A Spatially Uniform Model of Self-Heating in Compost Piles
We formulate and investigate a uniformly distributed mathematical model for the thermal response of cellulosic materials in compost piles. The model incorporates the heat release due to biological activity within the pile as well as the heat release due to the oxidation of the cellulosic materials. Both types of heat generation are known to be present in most industrial processes handling large volumes of bulk organic materials, such as municipal solid waste (MSW), and landfills. Although MSW may not seem an obvious source of combustible materials, in one set of reported experiments approximately 85% of the industrial waste was deemed to be combustible (mainly as a consequence of the biological activity). Indeed such a temperature increase is one of the goals of the composting waste. Elevated temperatures of the order of 70 - 90 degrees Celsius have been documented within a few months (or even a few days) of forming the compost pile.

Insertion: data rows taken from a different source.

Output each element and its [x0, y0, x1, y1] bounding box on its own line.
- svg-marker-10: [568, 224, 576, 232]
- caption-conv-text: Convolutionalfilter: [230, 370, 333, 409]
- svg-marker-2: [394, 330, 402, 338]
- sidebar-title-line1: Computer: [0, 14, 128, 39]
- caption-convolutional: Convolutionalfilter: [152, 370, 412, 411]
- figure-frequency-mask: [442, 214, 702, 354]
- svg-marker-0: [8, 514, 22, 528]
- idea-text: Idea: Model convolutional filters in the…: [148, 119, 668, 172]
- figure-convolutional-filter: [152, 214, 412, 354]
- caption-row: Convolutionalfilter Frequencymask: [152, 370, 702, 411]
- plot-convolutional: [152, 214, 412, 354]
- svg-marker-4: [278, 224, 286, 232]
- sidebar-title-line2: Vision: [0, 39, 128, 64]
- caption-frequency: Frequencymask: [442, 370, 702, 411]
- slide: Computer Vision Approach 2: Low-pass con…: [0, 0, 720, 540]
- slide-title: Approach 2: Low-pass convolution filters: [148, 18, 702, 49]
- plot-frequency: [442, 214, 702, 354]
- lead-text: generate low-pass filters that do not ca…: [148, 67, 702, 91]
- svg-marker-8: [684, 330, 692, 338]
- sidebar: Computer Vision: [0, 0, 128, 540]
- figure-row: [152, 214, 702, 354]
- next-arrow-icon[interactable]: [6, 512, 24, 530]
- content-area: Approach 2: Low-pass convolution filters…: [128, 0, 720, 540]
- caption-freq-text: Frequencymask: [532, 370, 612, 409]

Although the basic theory of spontaneous combustion relating to organic materials is well understood, there has been very little work undertaken with regard to the mechanism for fires involving biological self-heating. Whilst a compost pile must be sufficiently large to allow degradation of the organic material, there is a critical size beyond which spontaneous ignition of the pile is very likely. In this work we utilize dynamical systems theory to investigate the generic properties of the model, as well as to determine the critical sizes of the compost piles under various conditions.